Farnsworth's toss was a no-harm, no-foul pitch that didn't even upset Manny. And now you have announcers and fans preaching from the soapboxes about potential career-ending injuries and other such nonsense. Give me an eff-ing break. Major League Baseball can take the paper their suspension was announced on and wipe their asses with it. Farnsworth did the right thing.
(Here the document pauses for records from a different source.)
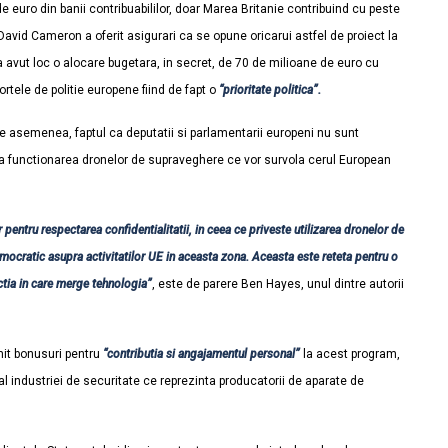
de euro din banii contribuabililor, doar Marea Britanie contribuind cu peste
avid Cameron a oferit asigurari ca se opune oricarui astfel de proiect la
a avut loc o alocare bugetara, in secret, de 70 de milioane de euro cu
fortele de politie europene fiind de fapt o
“prioritate politica”.
asemenea, faptul ca deputatii si parlamentarii europeni nu sunt
nta functionarea dronelor de supraveghere ce vor survola cerul European
or pentru respectarea confidentialitatii, in ceea ce priveste utilizarea dronelor de
ocratic asupra activitatilor UE in aceasta zona. Aceasta este reteta pentru o
ectia in care merge tehnologia”
, este de parere Ben Hayes, unul dintre autorii
mit bonusuri pentru
“contributia si angajamentul personal”
la acest program,
 industriei de securitate ce reprezinta producatorii de aparate de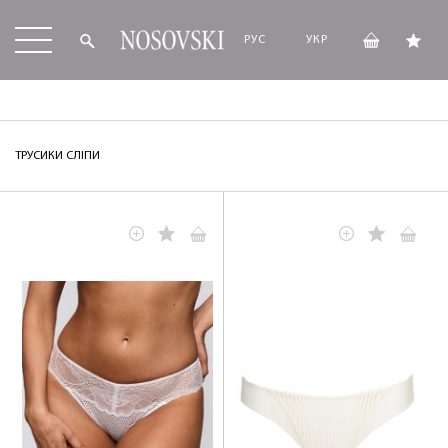
РУС
УКР
ТРУСИКИ СЛІПИ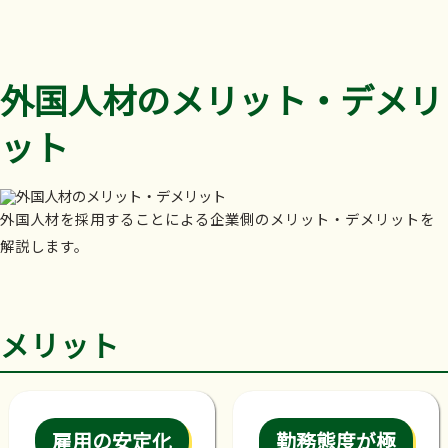
外国人材のメリット・デメリ
ット
外国人材を採用することによる企業側のメリット・デメリットを
解説します。
メリット
雇用の安定化
勤務態度が極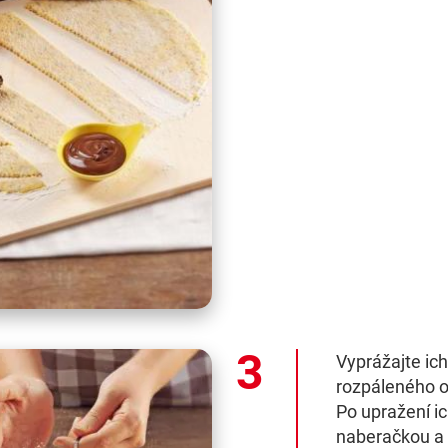
Vyprážajte ic
rozpáleného ol
Po upražení i
naberačkou a 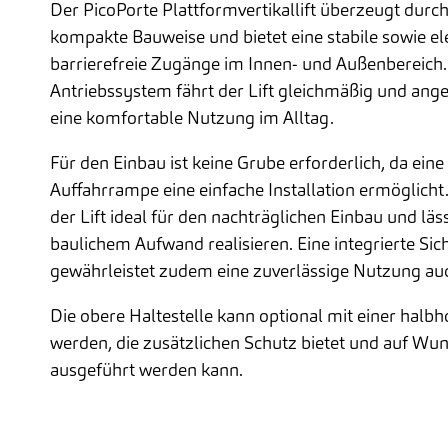
Der PicoPorte Plattformvertikallift überzeugt durc
kompakte Bauweise und bietet eine stabile sowie e
barrierefreie Zugänge im Innen- und Außenbereich. 
Antriebssystem fährt der Lift gleichmäßig und ang
eine komfortable Nutzung im Alltag.
Für den Einbau ist keine Grube erforderlich, da eine 
Auffahrrampe eine einfache Installation ermöglicht
der Lift ideal für den nachträglichen Einbau und läs
baulichem Aufwand realisieren. Eine integrierte Sic
gewährleistet zudem eine zuverlässige Nutzung auc
Die obere Haltestelle kann optional mit einer halb
werden, die zusätzlichen Schutz bietet und auf Wun
ausgeführt werden kann.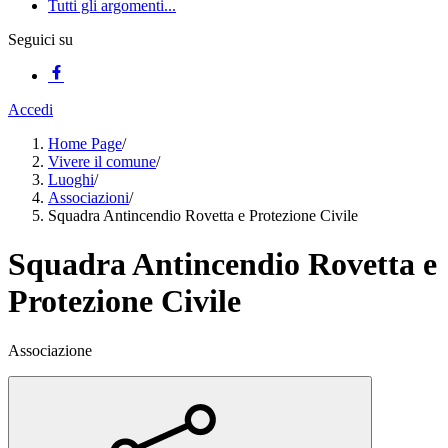
Tutti gli argomenti...
Seguici su
Accedi
Home Page
/
Vivere il comune
/
Luoghi
/
Associazioni
/
Squadra Antincendio Rovetta e Protezione Civile
Squadra Antincendio Rovetta e
Protezione Civile
Associazione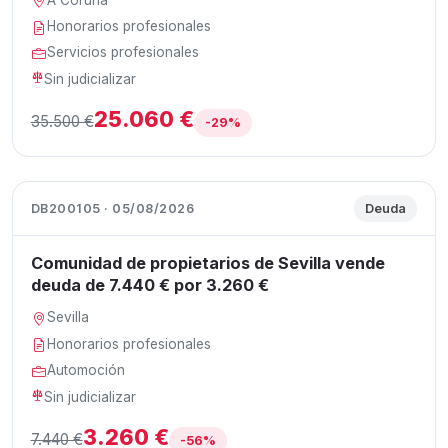
Honorarios profesionales
Servicios profesionales
Sin judicializar
25.060 €
35.500 €
-29%
DB200105 · 05/08/2026
Deuda
Comunidad de propietarios de Sevilla vende
deuda de 7.440 € por 3.260 €
Sevilla
Honorarios profesionales
Automoción
Sin judicializar
3.260 €
7.440 €
-56%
The refrain is getting tired, but here it is one more time: For the length of the Joe Torre era, Yankee batters took shit from opposing pitchers, especially Red Sox pitchers, for God knows what reason -- taking the high road; being classier than the other guy; bringing the game into a new era; whatever..... But when Yankee batters had to step into the box, knowing it was open season on them because Yankee pitchers wouldn't retaliate in kind, it had to be frustrating. When the other teams are playing by the unwritten rules of baseball, but your own pitchers refuse to play along, then how secure can you be in the bonds between teammates?

Kyle Farnsworth might be a lot of undesirable things -- shaky reliever; a touch whiny; unreliable in any serious pressure situation -- but at least he's a teammate who has someone's back. I'm gald he didn't hit Manny, because I'm not a sadist; I don't want to see human beings down on the ground in agony. But Farnsworth wasn't trying to ignite a beanball war; if anything, he was trying to end one before it started. If Sox pitchers got the message, then this thing can die a death right now. If they didn't, then so be it.

At least one Yankee pitcher is willing to carry the water for the guys who get drilled. Although they can't do it publicly, the players -- hopefully -- gave Farnsworth a high-five after Thursday's game.